Analyst Ari Wald sieht trotz intakter Marktrotation das Risiko eines Rücksetzers auf 7.000 Punkte beim S&P 500.

Oppenheimer warnt: Saisonale Korrektur könnte S&P 500 treffen

Anleger stehen derzeit vor einer Vielzahl von Belastungsfaktoren – und ein Experte von Oppenheimer fügt nun einen weiteren hinzu. Ari Wald, Chef-Markttechniker bei Oppenheimer, warnt vor dem Risiko einer saisonalen Korrektur am US-Aktienmarkt. Konkret könnte der S&P 500 in Richtung der Marke von 7.000 Punkten fallen – das entspräche einem Rückgang von fast 8 Prozent gegenüber dem Schlusskurs vom vergangenen Freitag.

Wald betont dabei, dass die bullishe Rotation am Markt grundsätzlich „intakt bleibt". Dennoch mahnt er zur Vorsicht und verweist explizit auf das „Risiko einer saisonalen Korrektur". Für Anleger bedeutet das: Selbst in einem grundsätzlich positiven Marktumfeld können saisonale Muster kurzfristig für Gegenwind sorgen.

Belastungsfaktoren häufen sich

Die Warnung kommt zu einem Zeitpunkt, an dem die Märkte ohnehin unter erheblichem Druck stehen. Zu den bestehenden Unsicherheiten zählen der ungelöste Konflikt zwischen den USA und dem Iran, anhaltende Inflationssorgen sowie die Ungewissheit über den weiteren geldpolitischen Kurs der US-Notenbank Federal Reserve. Diese Kombination aus geopolitischen Risiken und makroökonomischen Fragezeichen belastet die Stimmung der Investoren bereits spürbar.

Saisonale Faktoren spielen an den Aktienmärkten traditionell eine nicht zu unterschätzende Rolle. Bestimmte Monate oder Quartale weisen historisch betrachtet schwächere Kursentwicklungen auf – ein Phänomen, das von Markttechnikern wie Wald regelmäßig in ihre Analysen einbezogen wird. Das dritte Quartal hat dabei gerade erst begonnen, und der Juli gilt als Startpunkt für eine Phase, die saisonal durchaus herausfordernd sein kann.

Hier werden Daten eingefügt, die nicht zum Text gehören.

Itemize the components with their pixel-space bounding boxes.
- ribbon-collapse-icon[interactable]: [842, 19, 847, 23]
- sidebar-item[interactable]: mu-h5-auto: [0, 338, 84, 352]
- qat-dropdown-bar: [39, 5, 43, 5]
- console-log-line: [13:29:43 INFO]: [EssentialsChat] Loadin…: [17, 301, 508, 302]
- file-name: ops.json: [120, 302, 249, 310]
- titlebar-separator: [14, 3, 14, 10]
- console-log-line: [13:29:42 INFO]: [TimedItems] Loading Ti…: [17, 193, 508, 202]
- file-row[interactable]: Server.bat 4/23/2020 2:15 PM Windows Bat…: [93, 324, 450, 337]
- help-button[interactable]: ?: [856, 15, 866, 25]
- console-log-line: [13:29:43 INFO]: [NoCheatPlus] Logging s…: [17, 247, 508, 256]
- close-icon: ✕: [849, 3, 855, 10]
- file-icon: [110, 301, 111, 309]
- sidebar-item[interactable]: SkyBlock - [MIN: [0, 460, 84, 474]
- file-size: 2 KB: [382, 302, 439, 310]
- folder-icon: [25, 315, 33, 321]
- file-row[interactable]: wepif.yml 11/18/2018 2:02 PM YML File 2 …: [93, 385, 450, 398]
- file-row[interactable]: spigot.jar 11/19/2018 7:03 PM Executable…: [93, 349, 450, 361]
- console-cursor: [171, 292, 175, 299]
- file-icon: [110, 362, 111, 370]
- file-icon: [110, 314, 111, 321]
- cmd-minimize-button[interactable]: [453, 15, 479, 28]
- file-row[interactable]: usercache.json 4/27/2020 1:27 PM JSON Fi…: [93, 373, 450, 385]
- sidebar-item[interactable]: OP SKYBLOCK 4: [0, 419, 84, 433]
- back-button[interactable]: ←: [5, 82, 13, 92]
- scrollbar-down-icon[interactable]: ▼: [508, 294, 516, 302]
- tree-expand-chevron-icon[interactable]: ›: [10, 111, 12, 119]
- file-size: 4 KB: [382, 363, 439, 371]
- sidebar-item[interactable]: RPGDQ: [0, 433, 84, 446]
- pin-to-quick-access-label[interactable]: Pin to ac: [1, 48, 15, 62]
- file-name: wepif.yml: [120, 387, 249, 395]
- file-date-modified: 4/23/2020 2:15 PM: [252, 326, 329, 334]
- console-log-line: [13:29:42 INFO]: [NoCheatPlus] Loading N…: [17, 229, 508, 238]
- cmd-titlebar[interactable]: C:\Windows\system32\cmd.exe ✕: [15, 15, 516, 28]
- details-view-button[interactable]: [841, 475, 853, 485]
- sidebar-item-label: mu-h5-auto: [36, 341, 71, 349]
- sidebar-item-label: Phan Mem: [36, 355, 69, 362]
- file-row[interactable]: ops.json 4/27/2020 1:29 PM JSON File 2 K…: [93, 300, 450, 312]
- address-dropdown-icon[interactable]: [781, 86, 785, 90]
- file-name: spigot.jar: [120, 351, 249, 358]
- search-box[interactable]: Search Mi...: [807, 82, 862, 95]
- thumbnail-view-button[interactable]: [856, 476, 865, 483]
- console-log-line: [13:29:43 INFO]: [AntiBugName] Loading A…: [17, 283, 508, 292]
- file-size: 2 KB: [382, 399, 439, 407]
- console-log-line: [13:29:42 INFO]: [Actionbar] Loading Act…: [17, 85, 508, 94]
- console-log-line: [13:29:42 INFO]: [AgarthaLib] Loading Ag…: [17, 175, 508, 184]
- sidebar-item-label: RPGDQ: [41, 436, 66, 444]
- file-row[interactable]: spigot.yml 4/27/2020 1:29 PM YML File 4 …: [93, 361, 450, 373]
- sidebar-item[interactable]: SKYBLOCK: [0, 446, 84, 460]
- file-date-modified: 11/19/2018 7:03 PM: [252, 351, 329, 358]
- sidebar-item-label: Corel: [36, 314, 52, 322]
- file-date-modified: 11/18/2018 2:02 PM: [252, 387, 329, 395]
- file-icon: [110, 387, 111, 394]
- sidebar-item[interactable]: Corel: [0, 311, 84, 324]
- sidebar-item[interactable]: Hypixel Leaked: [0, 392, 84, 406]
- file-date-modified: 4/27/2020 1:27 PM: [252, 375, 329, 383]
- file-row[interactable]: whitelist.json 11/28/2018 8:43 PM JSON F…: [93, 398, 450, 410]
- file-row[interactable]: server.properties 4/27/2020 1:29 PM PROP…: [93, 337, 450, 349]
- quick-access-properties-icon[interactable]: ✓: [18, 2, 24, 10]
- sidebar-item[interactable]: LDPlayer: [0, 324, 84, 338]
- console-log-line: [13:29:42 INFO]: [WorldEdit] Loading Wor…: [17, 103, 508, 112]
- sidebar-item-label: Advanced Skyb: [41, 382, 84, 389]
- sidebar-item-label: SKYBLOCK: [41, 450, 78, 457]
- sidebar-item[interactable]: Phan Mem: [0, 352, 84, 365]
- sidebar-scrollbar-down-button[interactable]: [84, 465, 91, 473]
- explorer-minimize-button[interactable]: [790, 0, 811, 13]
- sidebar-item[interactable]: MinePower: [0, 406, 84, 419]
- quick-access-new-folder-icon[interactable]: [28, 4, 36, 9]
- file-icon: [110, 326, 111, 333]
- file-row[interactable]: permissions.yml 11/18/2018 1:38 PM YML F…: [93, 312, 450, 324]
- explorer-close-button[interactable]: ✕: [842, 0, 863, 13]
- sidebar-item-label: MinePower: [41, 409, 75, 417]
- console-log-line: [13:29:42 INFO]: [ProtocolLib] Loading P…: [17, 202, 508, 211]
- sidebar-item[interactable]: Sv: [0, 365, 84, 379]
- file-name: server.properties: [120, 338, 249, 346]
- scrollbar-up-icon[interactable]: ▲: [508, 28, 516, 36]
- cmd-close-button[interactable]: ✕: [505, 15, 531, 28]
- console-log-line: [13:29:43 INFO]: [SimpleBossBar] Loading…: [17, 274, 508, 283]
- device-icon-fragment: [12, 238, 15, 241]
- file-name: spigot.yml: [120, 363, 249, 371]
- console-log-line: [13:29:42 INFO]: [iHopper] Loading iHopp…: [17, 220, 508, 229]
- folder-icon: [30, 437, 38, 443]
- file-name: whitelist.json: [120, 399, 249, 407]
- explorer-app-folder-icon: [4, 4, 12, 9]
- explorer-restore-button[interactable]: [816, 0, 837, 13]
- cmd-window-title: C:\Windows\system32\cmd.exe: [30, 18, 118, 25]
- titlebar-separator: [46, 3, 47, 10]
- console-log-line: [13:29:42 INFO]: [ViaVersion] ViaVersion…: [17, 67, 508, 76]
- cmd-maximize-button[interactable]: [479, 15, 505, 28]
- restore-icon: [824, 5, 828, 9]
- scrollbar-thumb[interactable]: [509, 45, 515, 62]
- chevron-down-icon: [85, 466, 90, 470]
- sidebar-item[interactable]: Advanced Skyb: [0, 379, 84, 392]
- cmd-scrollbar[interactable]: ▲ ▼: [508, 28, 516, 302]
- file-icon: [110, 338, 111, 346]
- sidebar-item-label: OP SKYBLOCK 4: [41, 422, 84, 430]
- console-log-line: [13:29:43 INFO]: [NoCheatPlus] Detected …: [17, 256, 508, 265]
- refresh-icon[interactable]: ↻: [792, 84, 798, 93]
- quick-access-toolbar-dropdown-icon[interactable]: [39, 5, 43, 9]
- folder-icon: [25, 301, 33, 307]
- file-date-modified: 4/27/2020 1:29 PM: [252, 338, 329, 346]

Was bedeutet das für Anleger?

Für deutsche Privatanleger mit Engagements in US-amerikanischen Aktien oder ETFs auf den S&P 500 ist die Warnung relevant. Ein Rückgang von rund 8 Prozent beim wichtigsten US-Aktienindex wäre zwar keine außergewöhnliche Korrektur im historischen Vergleich, würde aber angesichts der ohnehin angespannten Marktlage zusätzlichen Druck erzeugen.

Wald unterscheidet in seiner Einschätzung klar zwischen dem mittelfristigen Trend – den er weiterhin positiv bewertet – und dem kurzfristigen saisonalen Risiko. Diese Differenzierung ist wichtig: Eine Korrektur in Richtung 7.000 Punkte würde nicht zwangsläufig das Ende des übergeordneten Aufwärtstrends bedeuten, sondern könnte als temporärer Rücksetzer innerhalb einer intakten Marktbewegung einzuordnen sein.

Anleger sollten die Entwicklung der kommenden Wochen daher aufmerksam verfolgen – insbesondere vor dem Hintergrund der weiterhin ungelösten geopolitischen und geldpolitischen Fragen, die das Marktgeschehen maßgeblich beeinflussen.